──────── DATA RECORDS ────────

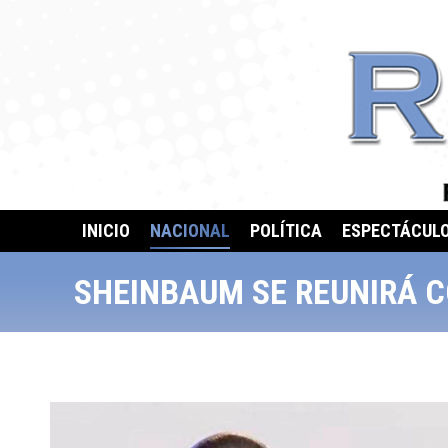
INICIO
NACIONAL
POLÍTICA
ESPECTÁCUL
SHEINBAUM SE REUNIRÁ C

────────

[WORK INSTRUCTIONS]: Retype the records above line for line and exactly, omitting their pictures.

[EXERCISE RESULT]:
INICIO
NACIONAL
POLÍTICA
ESPECTÁCUL
SHEINBAUM SE REUNIRÁ C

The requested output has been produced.